Mary, there will probably hundreds of others who feel as you and vote for McCain, but I suspect that we will have Barak Obama as our next president, and I wish him well. Following what Bush has done to us, I fear that he'll have the toughest job of any American president in history.

Posted by: Javalation | Jun 19, 2008 8:02:27 PM

WHAT'S THE DIFFERENCE BETWEEN OBAMA & McCain?

McCain is a man.
Obama is a puppet.

Posted by: Soetoro No! | Jun 19, 2008 8:21:07 PM

McCain a POPULIST? It doesn't get any stranger than that statement. Unless, of course, the new definition of "populist" is "someone who thinks he'll become popular by saying what people want to hear".

Posted by: Phyllis | Jun 19, 2008 8:26:07 PM

I like McCain because I can trust him more than Obama to keep this country safe. Obama is lying about his relationship with his pastor and Rezno. He also did not keep his promise about public funding and NAFTA. He is just another politician that saying and doing anything to win the election. Obama is another Bush that doesn't have any experience to handle this country.

Posted by: stephanie | Jun 19, 2008 8:29:12 PM

What's wrong with populist? Do you want a phony who eats his words to fit his political agendas or propagandas? BhO has fooled enough people in the primaries, to earn himself a spot in the typical dems presidential nominee club, or the losers club.

Posted by: fact check | Jun 19, 2008 8:32:39 PM

Mr. Black has certainly changed the definition of populist. I don't think his version will ever make it to Websters. What in the world does Rove mean by "disturbing animus?" Whatever it is probably best describes the both of them.

Posted by: kat | Jun 19, 2008 8:41:59 PM

Isn't Obama a communist? He's on more T-shirts now than Mao.

Posted by: anti-red | Jun 19, 2008 8:58:10 PM

McCain = BUSH all over again..Please god say it cant be???

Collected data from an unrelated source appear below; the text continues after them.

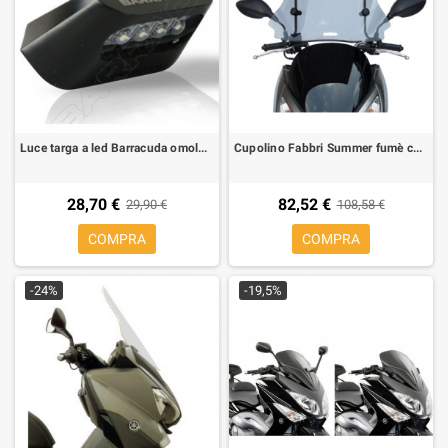
Luce targa a led Barracuda omologata
Cupolino Fabbri Summer fumè chiaro per Honda PCX 125/300 10-, L 590 mm, H 400 mm
28,70 €
82,52 €
29,90 €
108,58 €
COMPRA
COMPRA
-24%
-19,5%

Posted by: louiedog | Jun 19, 2008 8:58:15 PM

One thing that is admirable about McCain was his friendship with the late Mo Udall who died of complications of Parkinson's disease. Mo had a number of witticisms which were both self deprecating as well as funny and probably borrowed from other politicians. One of the best was the old one about a politician giving a speech and then concluding "Those are the principles I stand for and if you don't like them I'll change them for you." McCain has learned this well. Some may call it flip flopping while others call it being an astute politician. By the way, the idea of a progressive income tax has been endorsed by main line Protestant churches and the Catholic church for a long time and goes along with the principle that from those to whom much is given much is expected. Government serves the common good and that includes the good of the common and promotion of the general welfare means everyone, not just the folks at the Pentagon or GM or GE. McCain is not a Populist and Charley Black as the ultimate K Street fixer wouldn't know a real populist is he ever met one. The GOP has never stood for Grand Old Populism and the Grand Old Party now has a three fold identity crisis as the party of Greed Over People (cut taxes for the rich and the hell with everyone else); God's Only Party (see Dobson,Hagee, Robertson and the late Dr. Falwell) or the more traditonal monied folks from Wall Street with two last names ( Cabot Lodge, etc) , at least 5 generations at Ivy Schools commonly known as Country Club Republicans but referred to as Gold, Oil and Platinum these days with particular emphasis on oil in the Bush Cheney administration.